Distributed Tracing in Practice
by Austin Parker, Daniel Spoonhower, Jonathan Mace, Ben Sigelman, Rebecca Isaacs
Chapter 11. Beyond Individual Requests
You’ve already seen how traces capture useful information about the end-to-end behavior of individual requests. This includes the time taken by each individual RPC, how much data was transferred at each hop, timeouts, and error responses. By inspecting a single trace carefully, you can often explain why the request took the time that it did. For example, you might see that a particular request missed in the cache. Perhaps a service returned an exceptionally large response record that took a long time to serialize and deserialize. Maybe there’s a straggler in a large RPC fanout that responds many milliseconds after its peers. Perhaps the trace reveals the dreaded staircase pattern, where RPC calls that should be parallel are in fact executing serially.

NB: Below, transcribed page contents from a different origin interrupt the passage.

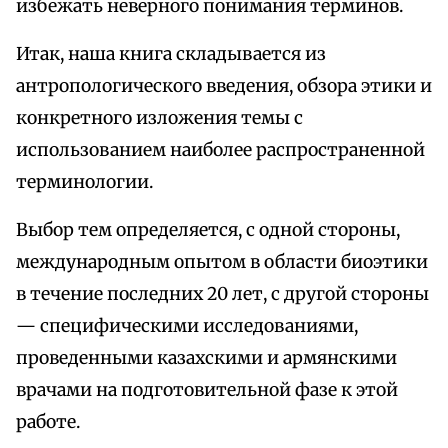
избежать неверного понимания терминов.
Итак, наша книга складывается из
антропологического введения, обзора этики и
конкретного изложения темы с
использованием наиболее распространенной
терминологии.
Выбор тем определяется, с одной стороны,
международным опытом в области биоэтики
в течение последних 20 лет, с другой стороны
— специфическими исследованиями,
проведенными казахскими и армянскими
врачами на подготовительной фазе к этой
работе.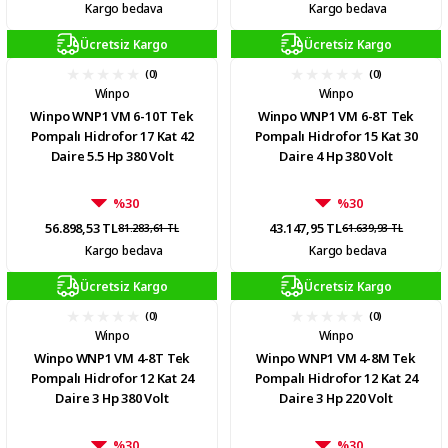
Kargo bedava
Kargo bedava
Ücretsiz Kargo
Ücretsiz Kargo
(0)
(0)
Winpo
Winpo
Winpo WNP1 VM 6-10T Tek
Winpo WNP1 VM 6-8T Tek
Pompalı Hidrofor 17 Kat 42
Pompalı Hidrofor 15 Kat 30
Daire 5.5 Hp 380 Volt
Daire 4 Hp 380 Volt
%30
%30
56.898,53 TL
43.147,95 TL
81.283,61 TL
61.639,93 TL
Kargo bedava
Kargo bedava
Ücretsiz Kargo
Ücretsiz Kargo
(0)
(0)
Winpo
Winpo
Winpo WNP1 VM 4-8T Tek
Winpo WNP1 VM 4-8M Tek
Pompalı Hidrofor 12 Kat 24
Pompalı Hidrofor 12 Kat 24
Daire 3 Hp 380 Volt
Daire 3 Hp 220 Volt
%30
%30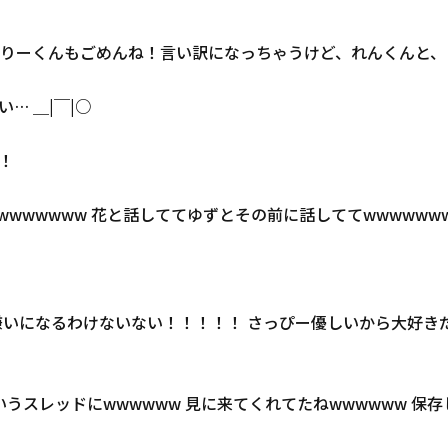
くんもごめんね！言い訳になっちゃうけど、れんくんと、りーくん
… ＿|￣|○
い！
wwwwwww 花と話しててゆずとその前に話しててwwwwww
嫌いになるわけないない！！！！！ さっぴー優しいから大好き
うスレッドにwwwwww 見に来てくれてたねwwwwww 保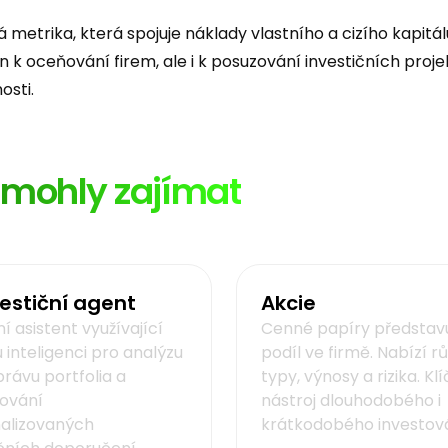
á metrika, která spojuje náklady vlastního a cizího kapitá
jen k oceňování firem, ale i k posuzování investičních proje
osti.
ě mohly zajímat
vestiční agent
Akcie
ní asistent využívající
Cenné papíry představu
 inteligenci pro analýzu
podíl ve firmě. Nabízí r
právu portfolia a
typy, výnosy a rizika. Kl
ování
nástroj dlouhodobého i
alizovaných
krátkodobého investová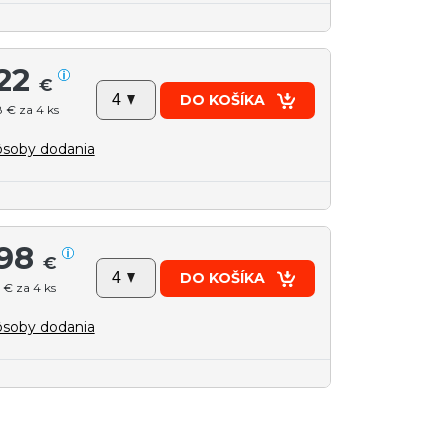
22
€
DO KOŠÍKA
 € za 4 ks
soby dodania
98
€
DO KOŠÍKA
 € za 4 ks
soby dodania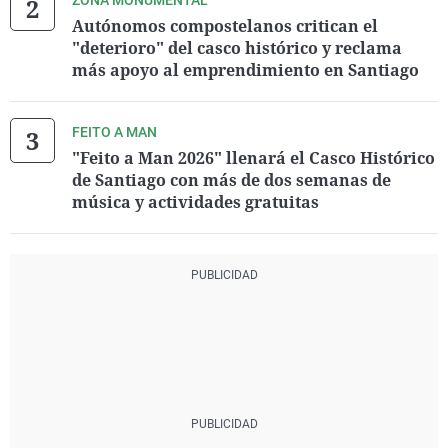
ZONA MONUMENTAL
Autónomos compostelanos critican el
"deterioro" del casco histórico y reclama
más apoyo al emprendimiento en Santiago
FEITO A MAN
"Feito a Man 2026" llenará el Casco Histórico
de Santiago con más de dos semanas de
música y actividades gratuitas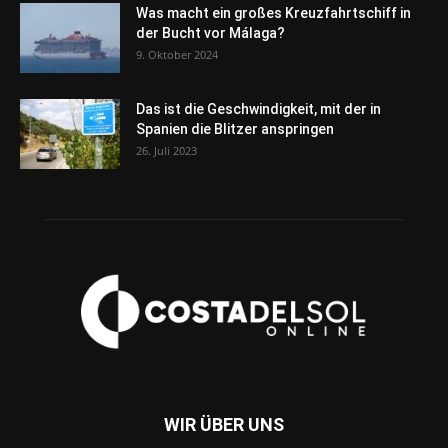
Was macht ein großes Kreuzfahrtschiff in
der Bucht vor Málaga?
9. Oktober 2024
Das ist die Geschwindigkeit, mit der in
Spanien die Blitzer anspringen
26. Juli 2023
WIR ÜBER UNS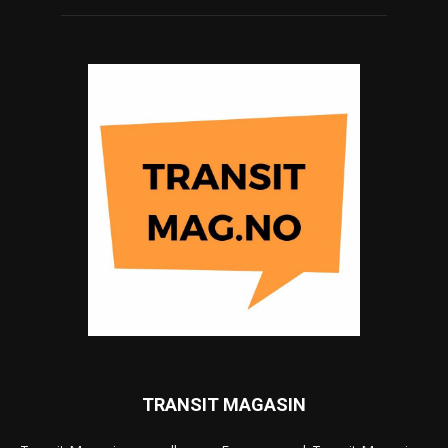
TRANSIT MAGASIN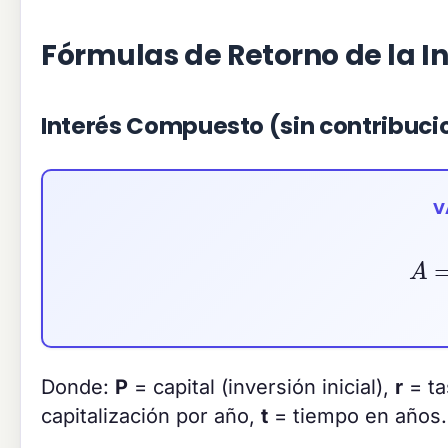
Fórmulas de Retorno de la I
Interés Compuesto (sin contribuci
V
A
Donde:
P
= capital (inversión inicial),
r
= ta
capitalización por año,
t
= tiempo en años.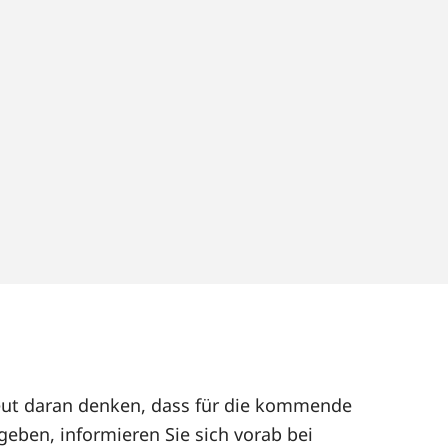
neut daran denken, dass für die kommende
geben, informieren Sie sich vorab bei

Any one of these situations would reveal something important about that particular trace, but as the span timing diagram in Figure 11-1 illustrates, it’s hard to interpret these behaviors in isolation. What you can’t tell from individual traces is how often the situation occurs, and in response to which types of requests. Therefore, should you—the service operator or owner—take some action to fix the problem, or is it a one-off that is unlikely to happen again in your lifetime? Which of the suspicious-looking parts of a trace are actually unusual? By comparing a single trace to an aggregate, or one aggregate set to another, you can learn contextual information that helps answer such questions. ...